• **TASK TO COMPLETE**
Below are records; count how many of their lines contain the word "VIDRO" and give the number alone.

--- EXERCISE DATA Enclosed Below ---

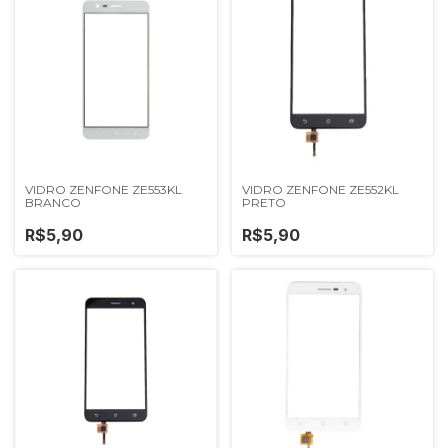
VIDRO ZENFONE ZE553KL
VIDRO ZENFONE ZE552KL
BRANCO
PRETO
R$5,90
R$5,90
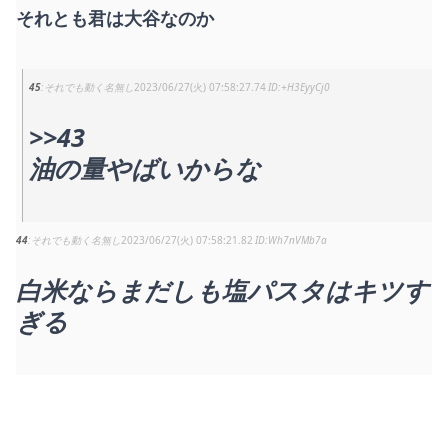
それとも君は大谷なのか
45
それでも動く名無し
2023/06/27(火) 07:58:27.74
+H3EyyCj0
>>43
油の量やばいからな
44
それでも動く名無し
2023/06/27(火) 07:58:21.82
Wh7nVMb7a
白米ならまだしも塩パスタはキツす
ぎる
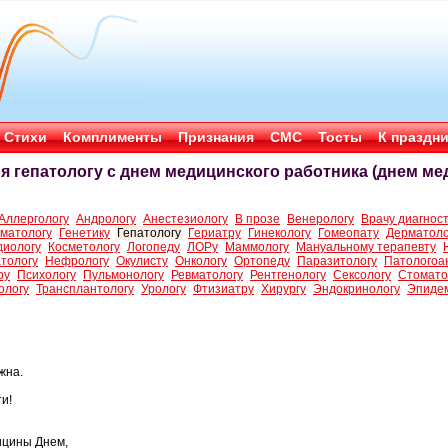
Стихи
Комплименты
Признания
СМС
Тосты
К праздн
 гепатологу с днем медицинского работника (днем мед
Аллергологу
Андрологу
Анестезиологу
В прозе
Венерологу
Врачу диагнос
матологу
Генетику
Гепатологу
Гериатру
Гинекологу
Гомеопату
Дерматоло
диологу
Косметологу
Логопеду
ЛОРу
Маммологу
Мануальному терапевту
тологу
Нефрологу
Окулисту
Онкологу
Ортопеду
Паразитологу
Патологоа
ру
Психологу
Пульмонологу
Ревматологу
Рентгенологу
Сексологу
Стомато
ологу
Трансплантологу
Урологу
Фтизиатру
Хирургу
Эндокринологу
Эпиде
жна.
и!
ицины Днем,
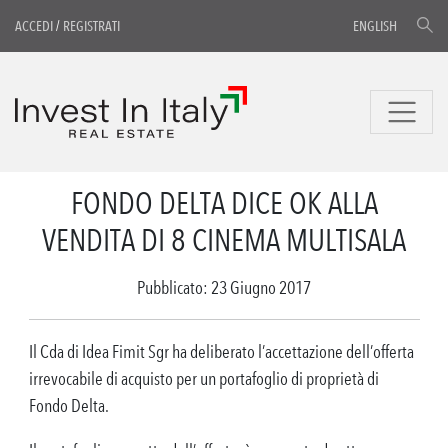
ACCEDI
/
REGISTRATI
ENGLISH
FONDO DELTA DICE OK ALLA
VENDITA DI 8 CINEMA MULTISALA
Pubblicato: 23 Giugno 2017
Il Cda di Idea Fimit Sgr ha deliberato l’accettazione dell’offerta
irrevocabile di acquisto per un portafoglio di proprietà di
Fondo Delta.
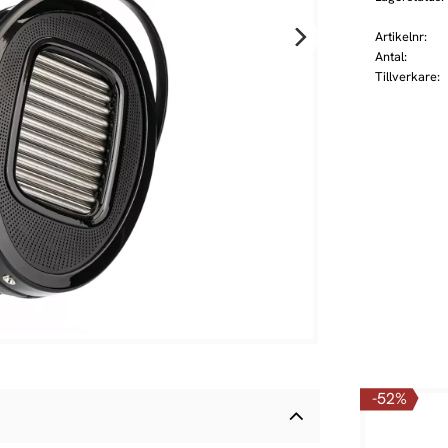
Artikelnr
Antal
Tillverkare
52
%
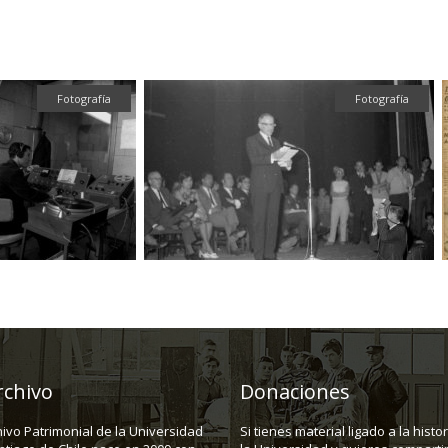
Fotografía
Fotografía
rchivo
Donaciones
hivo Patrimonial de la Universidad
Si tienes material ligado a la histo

--- End of Enclosed EXERCISE DATA ---

• **RESPONSE BOX**
2